Specifically the Afghan Taliban praised India for sending U.S. Defense Secretary Leon Panetta "empty-handed toward Kabul," a report by the Press Trust of India in the Times of India newspaper said.
The Times quoted from a Taliban statement issued in Kabul which said Panetta "spent three days in India to transfer the heavy burden to (India's) shoulders, to find an exit and to flee from Afghanistan."
The statement reportedly said India is "aware of the Afghans' aspirations, creeds and love for freedom. It is totally illogical they should plunge their nation into a calamity just for American pleasure."
The Taliban said "Indian authorities didn't pay heed to (U.S.) demands and showed their reservations" because New Delhi understands the United States is digging its own grave.
"Indian people and their authorities are observing this illicit war for the last 12 years and they are aware of the Afghan nation and their demands," the statement said.
India traditionally has had good relations with Afghanistan, including during the days of Soviet-backed government in Kabul.
Afghanistan governments have seen relations with India as a counterweight to its often tumultuous relationship with Pakistan, especially over border security issues.
Afghan President Hamid Karzai has made several trips to India since taking up the reins of power in 2001.
During Karzai's visit to New Delhi in 2006, Indian Prime Minister Manmohan Singh pledged $50 million more in assistance to Afghanistan. The amount took India's pledge of aid to Kabul to around $650 million.

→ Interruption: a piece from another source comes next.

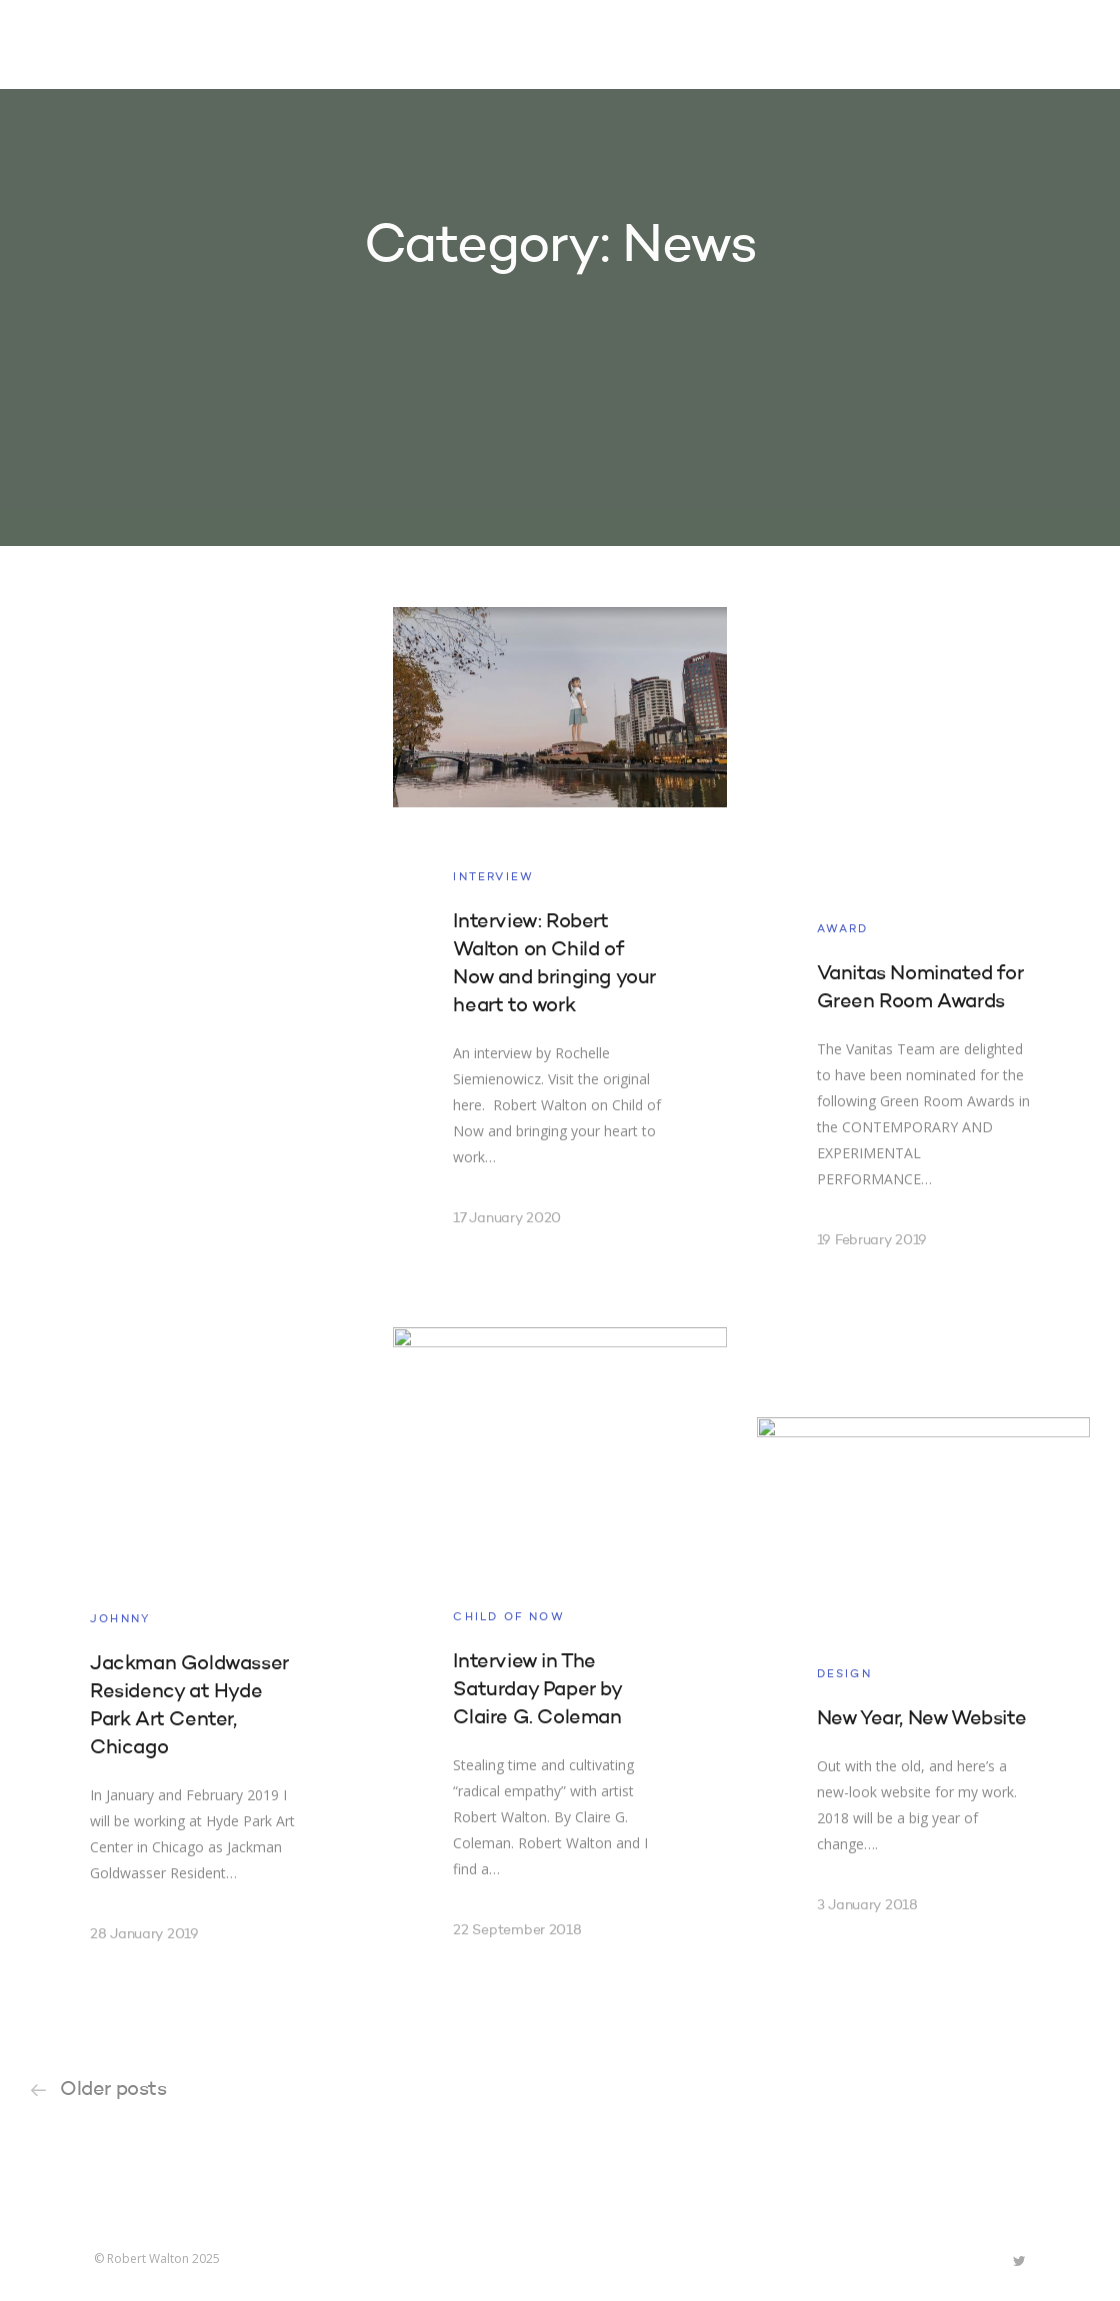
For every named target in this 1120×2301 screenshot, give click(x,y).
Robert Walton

India was also reconstructing a road in the remote southwestern Afghan province of Nimroz, Radio Free Europe said.
India and Afghanistan also have signed preferential trade agreements for specific items. Afghanistan has cut duty on Indian black tea, cement products and medicines for retail sale. India has lowered tariffs on many of Afghanistan's dried fruit goods as well as some gem stones, including rubies and emeralds.
But trade between the countries has been hampered by the logistics of trucking Indian goods to Afghanistan through the territory of Pakistan.
India and Pakistan remain deadlocked over border and territorial issues, including Islamabad's dispute over India's Kashmir area.
But during a 2006 trip to Pakistan, Karzai said Afghanistan's "relations with India in no way will impact" ties between Kabul and Islamabad.
Relations between New Delhi and Kabul were shaken in July 2008 in the aftermath of a suicide bomber attack on India's embassy that killed 58 people and wounded 141 others. The suicide car bombing happened close to the embassy gates during the morning rush hour.
Suspicion for the blast fell on Pakistan, a report by the New York Times said less than a month after the attack.
U.S. intelligence agencies concluded that members of Pakistan's spy service were involved in the attack, The New York Times report said, citing U.S. government officials as its source.